You see? That hook was a crook. You need a reviewer connection - want me to ‘hook’ you up? No pun intended..:)
garridon, yes, that sounds like an invented scene, just to establish a hook. If it doesn't matter to the plot, should it be in the opening?
Anon, yes, I think that violent prologue/dull first chapter is similar-- "Begin as you mean to go on." There might be some tone change... but how would that best be handled, a real change between the prologue and the first chapter? I had that problem in a book-- action-filled prologue (not violent), then a quieter, maybe dull opening, and I love the book, but still wonder if readers felt cheated!
coney, I do think hook-y first lines get attention. Reviewers often quote them. But I think you're right that they do best if they're more than a hook, if they actually lead into the story. One I remember is (Elizabeth Peters, actually the title, I think): The last camel died at noon.
Establishes the setting (somewhere with camels, at noon), and the dilemma (desert, no camels, high noon). It's also clever.
Wes, irony on the book scale tends to be (but doesn't have to be) omniscient, because it's an overall comment on the whole situation, probably including the character. But a character can do it too. First person POV often uses irony (or its poor stepsister, sarcasm), though the true irony (comment upon the narrator) is often subtextual.
Hooks in queries-- they can work, but I think the same rules apply-- that is, the hook has to be consistent with the tone and type of book. And "cleverness" especially isn't going to be a good teaser for a lot of books.
JT, that's so true-- there's a good way to start this book. What is it? Where is it? When is it?
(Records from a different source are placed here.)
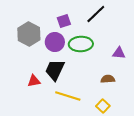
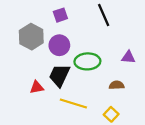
black line: (96, 14) -> (104, 15), turned -70
purple square: (64, 21) -> (60, 15), moved
green ellipse: (81, 44) -> (87, 61), moved

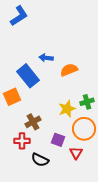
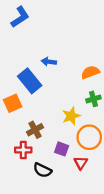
orange semicircle: (69, 70) -> (90, 72), moved
green cross: (87, 102) -> (93, 99), moved

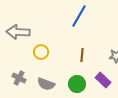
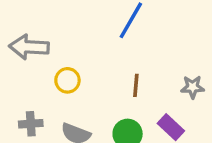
gray cross: (19, 78) -> (31, 124), turned -32

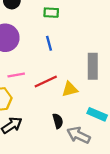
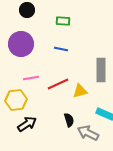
blue line: (49, 43) -> (61, 49), turned -64

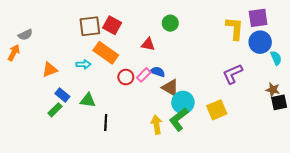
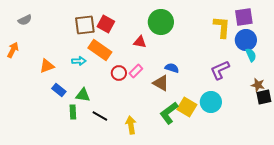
green circle: (170, 23) -> (161, 22), size x1.6
gray semicircle: (25, 35) -> (25, 20), moved
cyan semicircle: (276, 58) -> (251, 55), moved
blue semicircle: (158, 72) -> (172, 68), moved
cyan circle: (183, 102) -> (211, 102), moved
green rectangle: (55, 110) -> (73, 112), moved, turned -48
yellow square: (217, 110) -> (187, 107), moved, turned -36
black line: (106, 123) -> (100, 116), turned -63
yellow arrow: (157, 125) -> (131, 125), moved

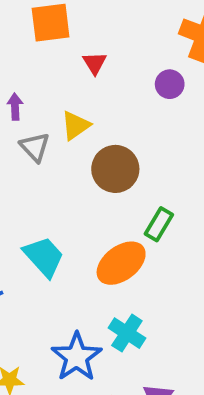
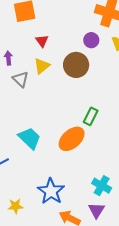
red triangle: (95, 63) -> (42, 41), moved
brown circle: (115, 169) -> (76, 65), moved
cyan cross: (127, 333) -> (102, 186), moved

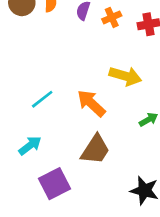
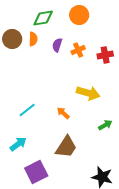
orange arrow: (91, 103) -> (63, 113), size x0.6

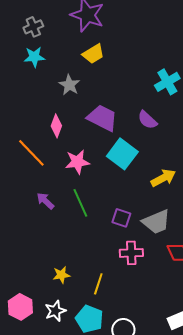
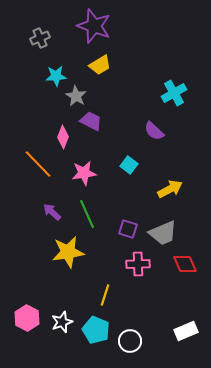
cyan star: (34, 57) -> (56, 76), moved
purple trapezoid: (102, 118) -> (91, 121), moved, size x0.7
cyan square: (122, 154) -> (129, 165), size x0.6
yellow star: (61, 275) -> (68, 252), moved, size x1.8

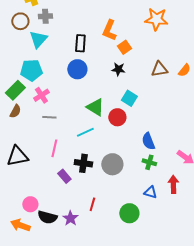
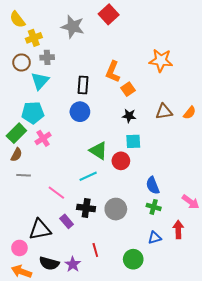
black star: (118, 69) -> (129, 116), moved
cyan square: (129, 98) -> (133, 141), turned -35
gray line: (49, 117) -> (24, 175), moved
pink line: (54, 148) -> (56, 193), turned -66
black triangle: (17, 156) -> (40, 230), moved
blue triangle: (150, 192) -> (155, 238), turned -32
pink circle: (30, 204) -> (19, 248), moved
red line: (92, 204) -> (95, 250), turned -32

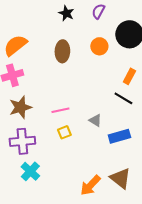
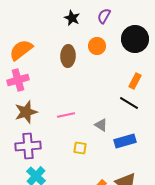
orange circle: (99, 46) -> (97, 46), moved
yellow square: (64, 132) -> (80, 148), moved, turned 32

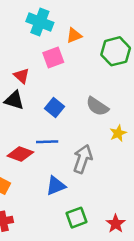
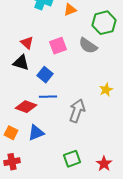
pink square: (53, 57) -> (58, 46), moved
gray semicircle: (97, 106) -> (88, 46), moved
blue square: (55, 108) -> (45, 75), moved
blue triangle: (56, 186) -> (36, 133), moved

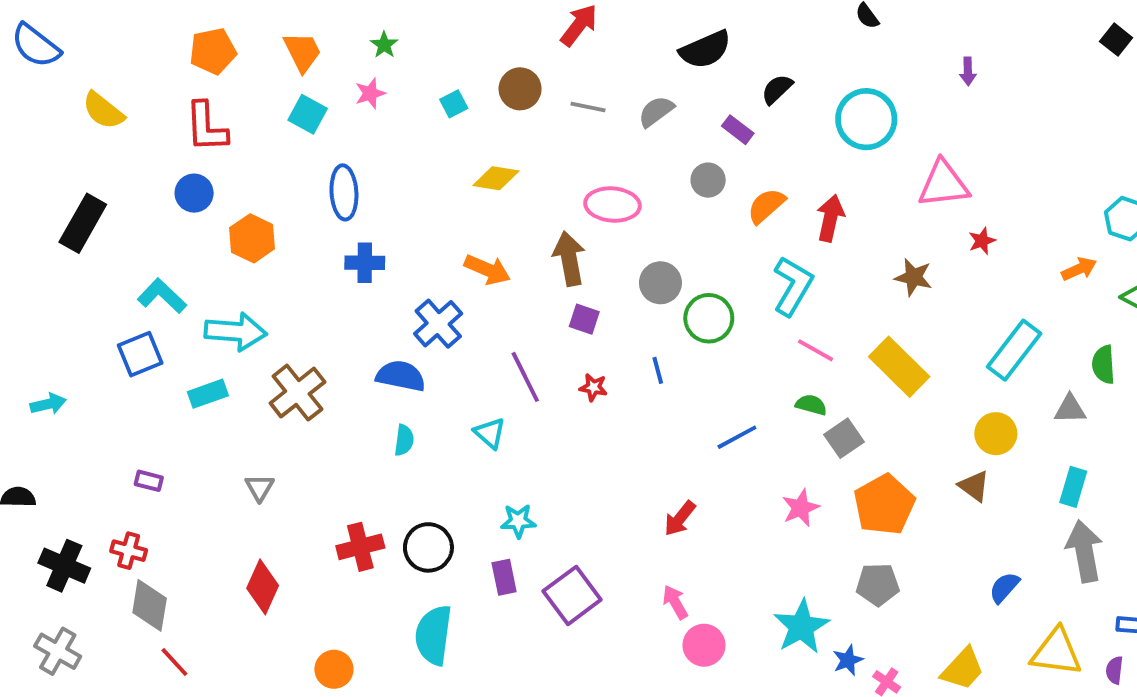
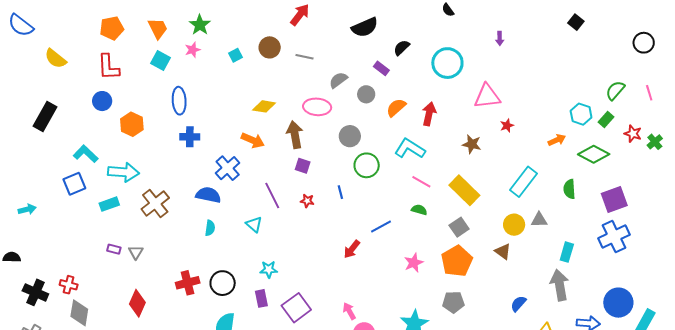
green star: (384, 45) -> (200, 25), size x1.5
gray semicircle: (656, 111) -> (338, 80), moved
yellow diamond: (496, 178) -> (264, 106), moved
gray circle: (660, 283) -> (350, 136), moved
cyan L-shape: (793, 286) -> (410, 149), turned -88
gray triangle: (1070, 409) -> (539, 220), moved
gray square: (844, 438) -> (459, 227), moved
purple rectangle: (149, 481) -> (114, 249), moved
cyan rectangle: (1073, 487) -> (567, 252), moved
red arrow: (680, 518) -> (352, 249), moved

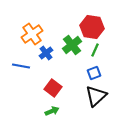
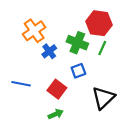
green cross: (72, 45) -> (77, 43), turned -30
blue line: (21, 66) -> (21, 84), moved
blue square: (94, 73) -> (78, 71), moved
Often the scene does this, but the hook might get in the way almost, even a good hook.
Murph, that's interesting... like even doing a hook well can cause trouble.
I once heard about an author who asserted that, as long as you had a solid hook and gimmick and first 3 chapters, you stood an excellent chance of being accepted because the publisher could then have a good back cover blurb, excerpt, and opening to pull the reader in and make them buy... and that the rest of the book wasn't that "important" because the reader had already purchased said book.
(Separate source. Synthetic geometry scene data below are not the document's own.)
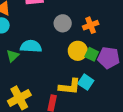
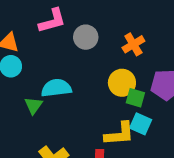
gray circle: (63, 23) -> (86, 37), moved
green square: (92, 54) -> (135, 98), moved

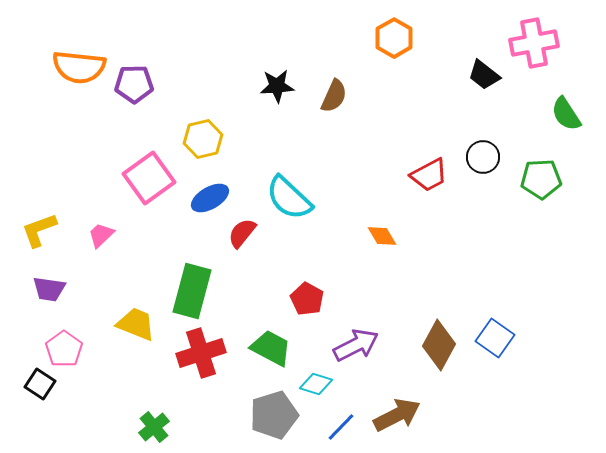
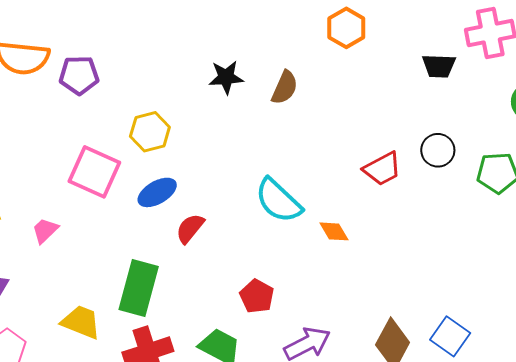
black trapezoid: (484, 75) -> (439, 66), turned -36
pink square: (149, 178) -> (94, 172), turned -30
cyan semicircle: (289, 198) -> (278, 201), moved

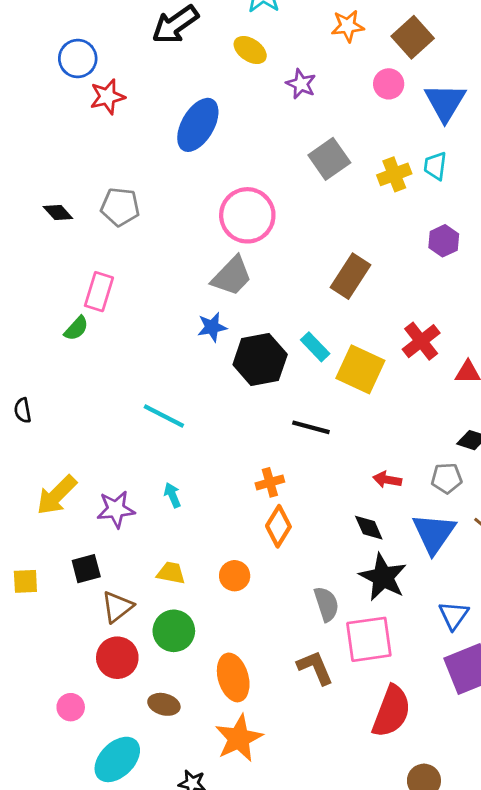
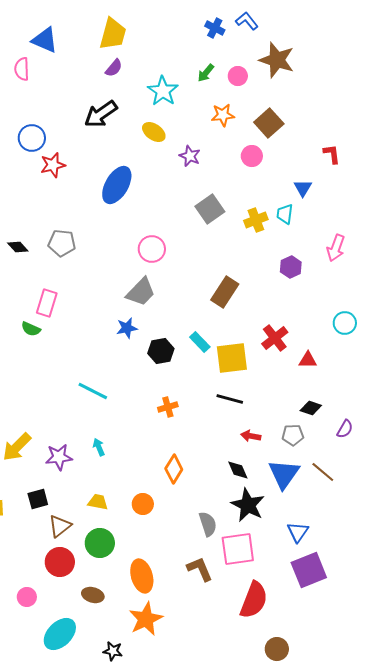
blue triangle: (445, 102) -> (303, 188), moved, size x0.6
pink circle: (247, 215) -> (152, 249), size x0.7
green semicircle: (76, 328) -> (31, 329), turned 72
black hexagon: (260, 360) -> (161, 351), size x0.7
yellow square: (360, 369) -> (232, 358), turned -32
black line: (311, 427) -> (230, 399), moved
orange cross: (270, 482) -> (168, 407), moved

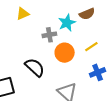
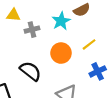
yellow triangle: (23, 14) -> (13, 15), turned 32
gray cross: (49, 35) -> (32, 30), moved

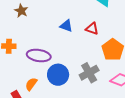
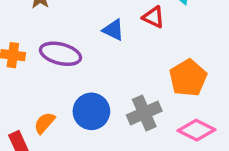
red triangle: (92, 29) -> (153, 17), moved
purple ellipse: (39, 56) -> (60, 54), moved

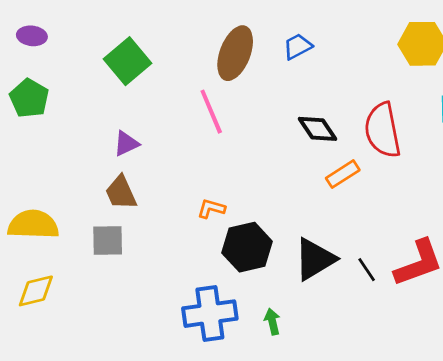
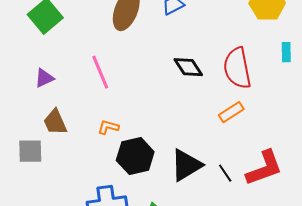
pink line: (211, 112) -> (100, 72), moved
orange rectangle: (343, 174) -> (231, 112), moved
brown trapezoid: (121, 193) -> (55, 122), moved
All I could think was, well, yeah... but if they're like me? That reader has a handy list of author names to avoid the next time they're in the bookstore so they don't get burned like that again.
I want to tell a good story, sell a good story and gain a readership following because I do those things. Sure some ideas and stories might be more marketable/pitchable/gimmicky, but the gimmick just gets you in the door. You still need to deliver a solid product. But then I guess maybe that's where the business of publishing and the art of writing might fork off?
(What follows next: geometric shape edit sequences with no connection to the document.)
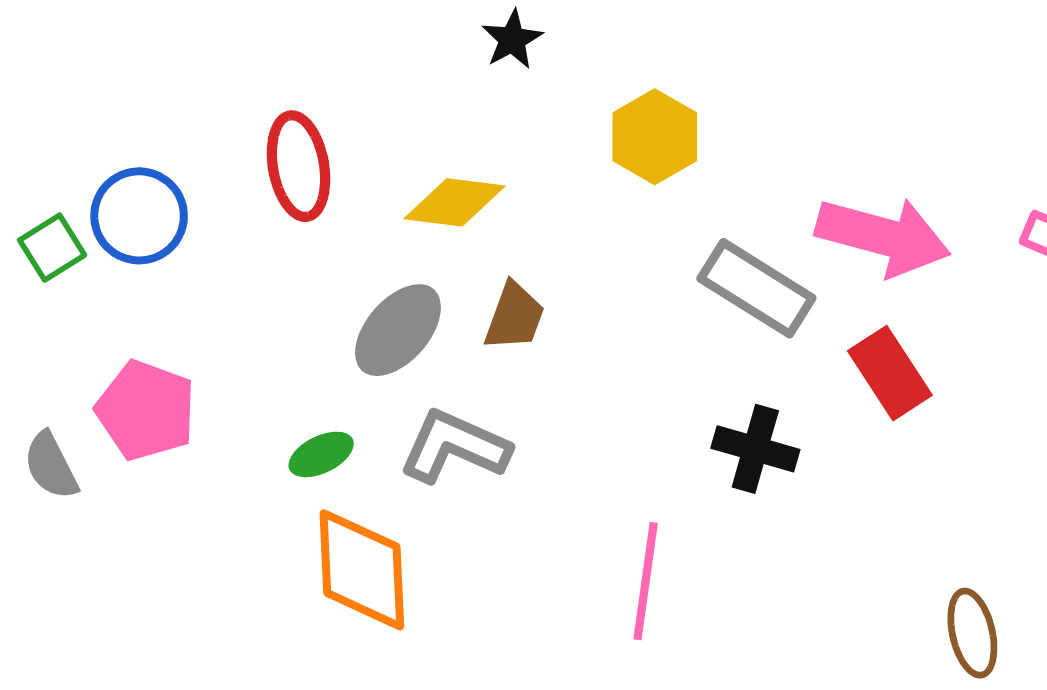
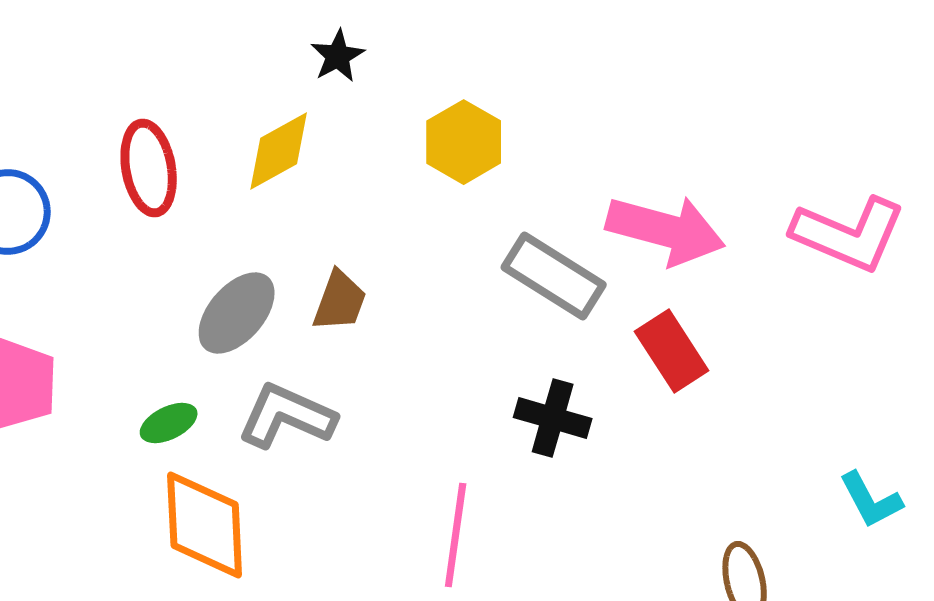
yellow diamond: (455, 202) -> (279, 151), moved, turned -36

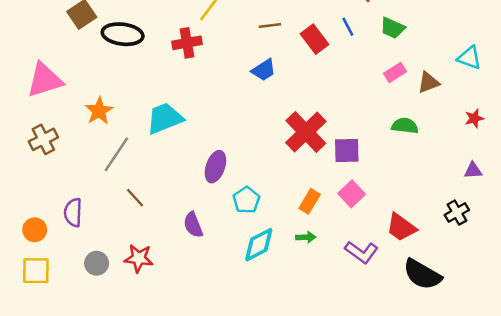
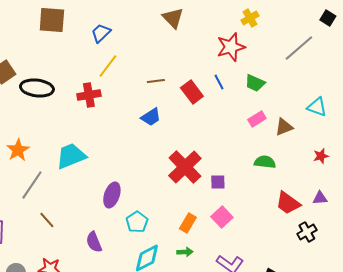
purple square: (347, 151) -> (218, 182), size x0.7
red trapezoid: (401, 227) -> (288, 203), moved

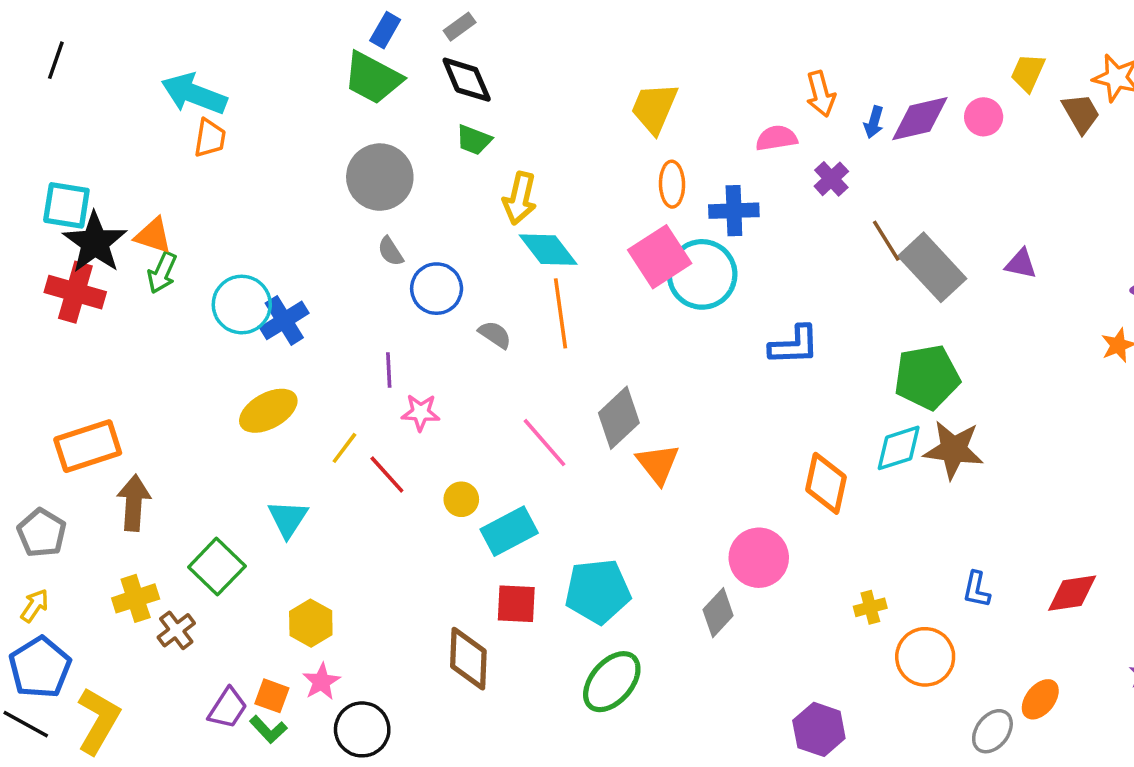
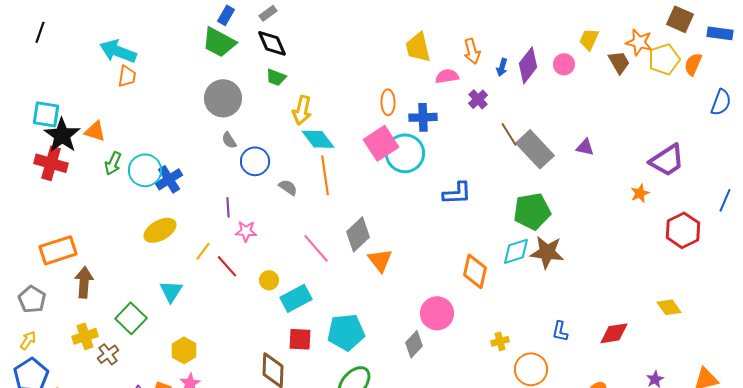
yellow trapezoid: (654, 108) -> (418, 47), moved, turned -36
purple diamond: (920, 119) -> (528, 65), turned -39
green arrow: (162, 273) -> (113, 163), moved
I mean, here we are talking about writers who pull the bait and switch with their hooks. If I put the shoe on the other foot, why do publishers "allow" (for lack of a better word) it? Why don't they have the writer revise the opening to more accurately reflect the book? Is there a business perspective here to go with the writers pov?
JT
JT-- Good question. I will front page, though I direly suspect I have not answered the question.